Prompt: Which lines of the data contain the string "وظيفة"? Copy every one.

Working data:
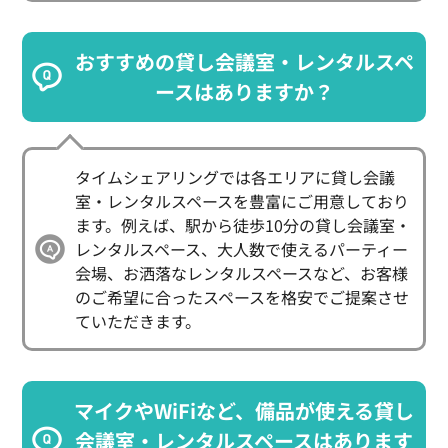
おすすめの貸し会議室・レンタルスペ
ースはありますか？
タイムシェアリングでは各エリアに貸し会議
室・レンタルスペースを豊富にご用意しており
ます。例えば、駅から徒歩10分の貸し会議室・
レンタルスペース、大人数で使えるパーティー
会場、お洒落なレンタルスペースなど、お客様
のご希望に合ったスペースを格安でご提案させ
ていただきます。
マイクやWiFiなど、備品が使える貸し
会議室・レンタルスペースはあります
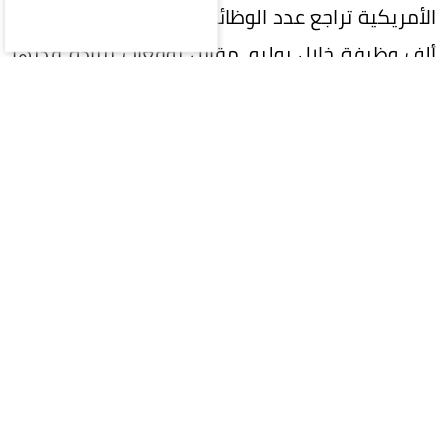
الأمريكية تراجع عدد الوظائف غير الزراعية بمقدار 23
ألف وظيفة خلال يوليو، مقابل توقعات بزيادة قدرها
80 ألف وظيفة.
وبالنسبة للمعادن النفيسة الأخرى، ارتفعت الفضة
بنسبة 4.5% إلى 64.26 دولار للأوقية، والبلاتين بنسبة
1.4% إلى 1753.09 دولار، والبلاديوم بنسبة 0.4% إلى
1375.75 دولار.
المقالة التالية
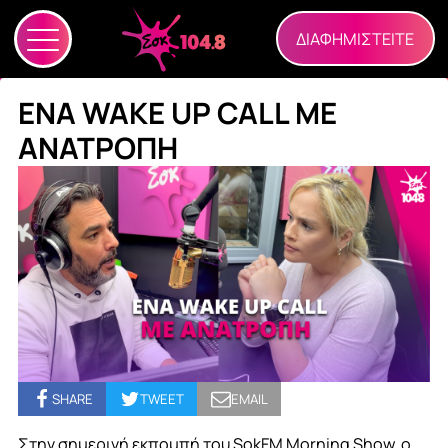
ΔΙΑΦΗΜΙΣΤΕΙΤΕ
ΕΝΑ WAKE UP CALL ΜΕ
ΑΝΑΤΡΟΠΗ
SHARE
TWEET
EMAIL
Στην σημερινή εκπομπή του SokFM Morning Show, o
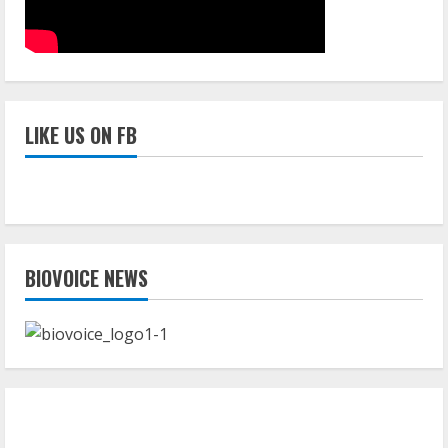
कर
पाई
विपक्षी
टीम
LIKE US ON FB
BIOVOICE NEWS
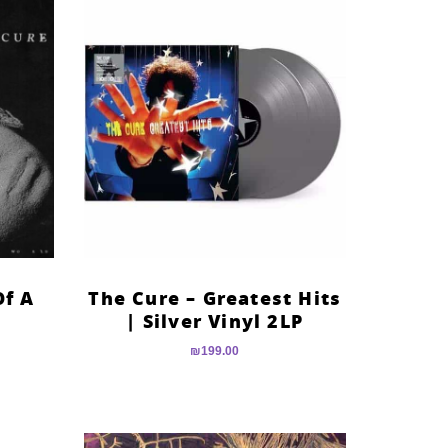
Of A
The Cure – Greatest Hits
| Silver Vinyl 2LP
₪
199.00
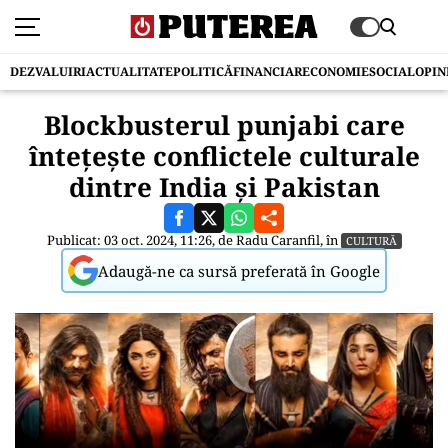
DEZVALUIRI
ACTUALITATE
POLITICĂ
FINANCIAR
ECONOMIE
SOCIAL
OPIN
Blockbusterul punjabi care
întețește conflictele culturale
dintre India și Pakistan
Publicat: 03 oct. 2024, 11:26, de
Radu Caranfil
, în
CULTURĂ
Adaugă-ne ca sursă preferată în Google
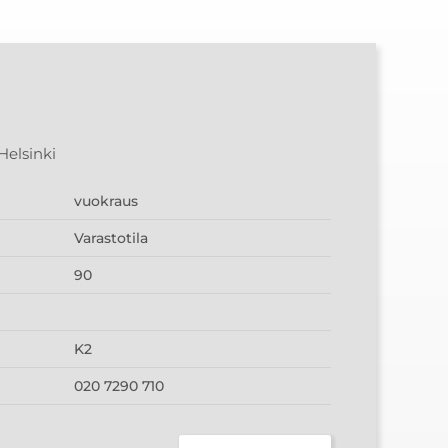
Helsinki
vuokraus
Varastotila
90
K2
020 7290 710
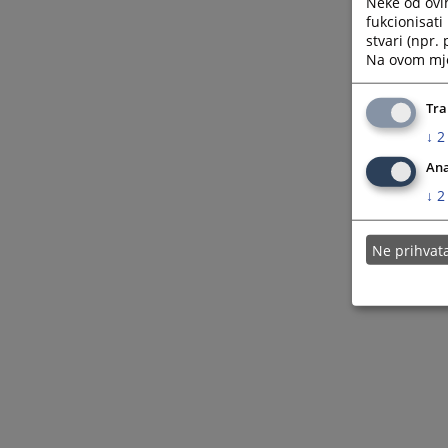
Neke od ovi
fukcionisat
stvari (npr.
Na ovom mjes
Tra
↓
2
Ana
↓
2
Ne prihva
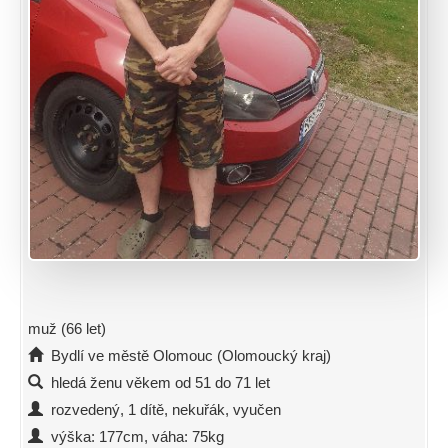
muž (66 let)
Bydlí ve městě Olomouc (Olomoucký kraj)
hledá ženu věkem od 51 do 71 let
rozvedený, 1 dítě, nekuřák, vyučen
výška: 177cm, váha: 75kg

Answer section:
ألف وظيفة خلال يوليو، مقابل توقعات بزيادة قدرها
80 ألف وظيفة.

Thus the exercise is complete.